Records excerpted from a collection
»»

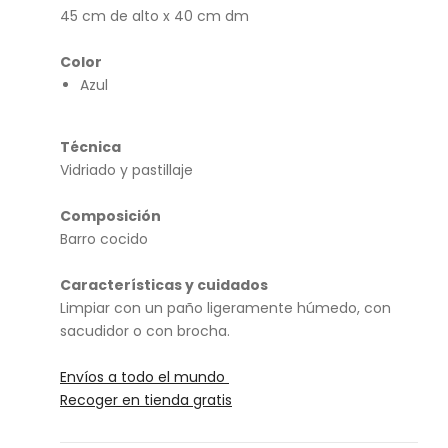
sa
zca
45 cm de alto x 40 cm dm
(Te
lero
lar
Hu
Color
Azul
de
án
Pe
dal
Técnica
Vidriado y pastillaje
)
Composición
Barro cocido
Características y cuidados
Limpiar con un paño ligeramente húmedo, con
sacudidor o con brocha.
Envíos a todo el mundo
Recoger en tienda gratis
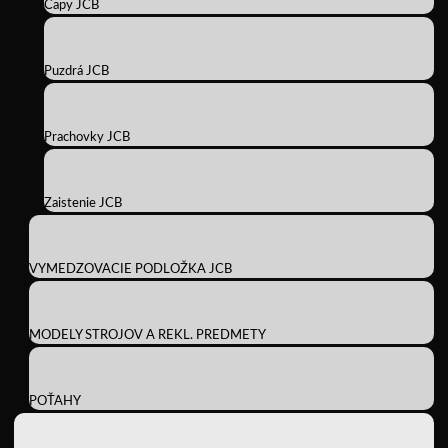
Čapy JCB
Puzdrá JCB
Prachovky JCB
Zaistenie JCB
VYMEDZOVACIE PODLOŽKA JCB
MODELY STROJOV A REKL. PREDMETY
POŤAHY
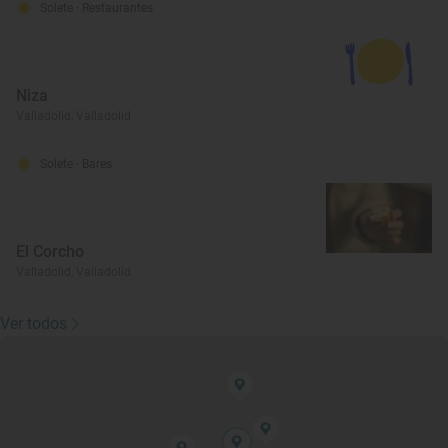
Solete
· Restaurantes
Niza
Valladolid, Valladolid
Solete
· Bares
El Corcho
Valladolid, Valladolid
Ver todos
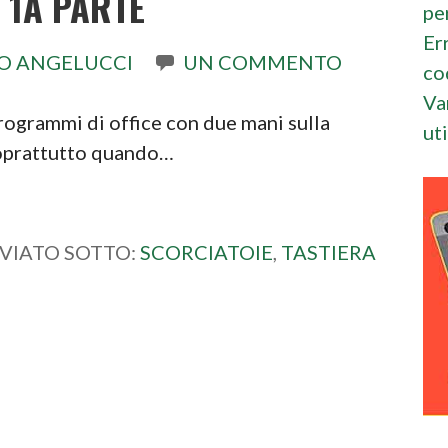
– 1A PARTE
pe
Er
O ANGELUCCI
UN COMMENTO
co
Va
programmi di office con due mani sulla
ut
Soprattutto quando…
VIATO SOTTO:
SCORCIATOIE
,
TASTIERA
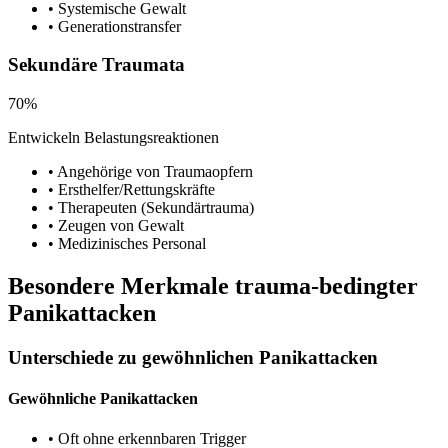
• Systemische Gewalt
• Generationstransfer
Sekundäre Traumata
70%
Entwickeln Belastungsreaktionen
• Angehörige von Traumaopfern
• Ersthelfer/Rettungskräfte
• Therapeuten (Sekundärtrauma)
• Zeugen von Gewalt
• Medizinisches Personal
Besondere Merkmale trauma-bedingter
Panikattacken
Unterschiede zu gewöhnlichen Panikattacken
Gewöhnliche Panikattacken
• Oft ohne erkennbaren Trigger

««

> **PROMPT**: Give again, exactly, the lines starting at the first entry above and ending at the line with "Prachovky JCB"; please leave pictures out.

> **EXERCISE ANSWER**:
sa
zca
45 cm de alto x 40 cm dm
(Te
lero
lar
Hu
Color
Azul
de
án
Pe
dal
Técnica
Vidriado y pastillaje
)
Composición
Barro cocido
Características y cuidados
Limpiar con un paño ligeramente húmedo, con
sacudidor o con brocha.
Envíos a todo el mundo
Recoger en tienda gratis
Čapy JCB
Puzdrá JCB
Prachovky JCB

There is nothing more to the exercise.